## PROBLEM STATEMENT
The entries below are to be written out again without alteration.

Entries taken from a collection
# # # #

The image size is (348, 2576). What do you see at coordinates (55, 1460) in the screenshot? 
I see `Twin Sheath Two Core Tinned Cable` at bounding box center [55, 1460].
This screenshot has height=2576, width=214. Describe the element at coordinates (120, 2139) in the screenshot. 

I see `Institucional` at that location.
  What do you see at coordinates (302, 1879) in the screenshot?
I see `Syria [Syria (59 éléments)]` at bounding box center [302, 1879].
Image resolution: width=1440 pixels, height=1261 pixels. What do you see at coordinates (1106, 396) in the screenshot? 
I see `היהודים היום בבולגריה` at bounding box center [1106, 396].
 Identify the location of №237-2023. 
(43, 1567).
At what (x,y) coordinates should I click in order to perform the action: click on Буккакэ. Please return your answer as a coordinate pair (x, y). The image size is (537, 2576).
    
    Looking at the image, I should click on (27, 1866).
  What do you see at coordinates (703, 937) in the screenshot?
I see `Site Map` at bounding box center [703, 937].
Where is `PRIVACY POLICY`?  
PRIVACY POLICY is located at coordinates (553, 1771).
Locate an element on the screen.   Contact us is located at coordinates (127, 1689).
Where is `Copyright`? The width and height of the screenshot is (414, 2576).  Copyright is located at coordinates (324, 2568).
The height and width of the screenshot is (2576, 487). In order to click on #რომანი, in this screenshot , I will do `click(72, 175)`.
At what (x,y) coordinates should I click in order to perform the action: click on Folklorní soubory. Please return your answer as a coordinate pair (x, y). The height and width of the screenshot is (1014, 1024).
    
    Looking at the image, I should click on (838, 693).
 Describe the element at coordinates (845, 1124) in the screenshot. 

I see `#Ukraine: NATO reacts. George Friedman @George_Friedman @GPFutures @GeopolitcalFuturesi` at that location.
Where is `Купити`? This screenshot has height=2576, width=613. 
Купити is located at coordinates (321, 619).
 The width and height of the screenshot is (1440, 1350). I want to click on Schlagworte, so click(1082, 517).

# # # #

## REPLY TO THE TASK
The image size is (348, 2576). What do you see at coordinates (55, 1460) in the screenshot? 
I see `Twin Sheath Two Core Tinned Cable` at bounding box center [55, 1460].
This screenshot has height=2576, width=214. Describe the element at coordinates (120, 2139) in the screenshot. 

I see `Institucional` at that location.
  What do you see at coordinates (302, 1879) in the screenshot?
I see `Syria [Syria (59 éléments)]` at bounding box center [302, 1879].
Image resolution: width=1440 pixels, height=1261 pixels. What do you see at coordinates (1106, 396) in the screenshot? 
I see `היהודים היום בבולגריה` at bounding box center [1106, 396].
 Identify the location of №237-2023. 
(43, 1567).
At what (x,y) coordinates should I click in order to perform the action: click on Буккакэ. Please return your answer as a coordinate pair (x, y). The image size is (537, 2576).
    
    Looking at the image, I should click on (27, 1866).
  What do you see at coordinates (703, 937) in the screenshot?
I see `Site Map` at bounding box center [703, 937].
Where is `PRIVACY POLICY`?  
PRIVACY POLICY is located at coordinates (553, 1771).
Locate an element on the screen.   Contact us is located at coordinates (127, 1689).
Where is `Copyright`? The width and height of the screenshot is (414, 2576).  Copyright is located at coordinates (324, 2568).
The height and width of the screenshot is (2576, 487). In order to click on #რომანი, in this screenshot , I will do `click(72, 175)`.
At what (x,y) coordinates should I click in order to perform the action: click on Folklorní soubory. Please return your answer as a coordinate pair (x, y). The height and width of the screenshot is (1014, 1024).
    
    Looking at the image, I should click on (838, 693).
 Describe the element at coordinates (845, 1124) in the screenshot. 

I see `#Ukraine: NATO reacts. George Friedman @George_Friedman @GPFutures @GeopolitcalFuturesi` at that location.
Where is `Купити`? This screenshot has height=2576, width=613. 
Купити is located at coordinates (321, 619).
 The width and height of the screenshot is (1440, 1350). I want to click on Schlagworte, so click(1082, 517).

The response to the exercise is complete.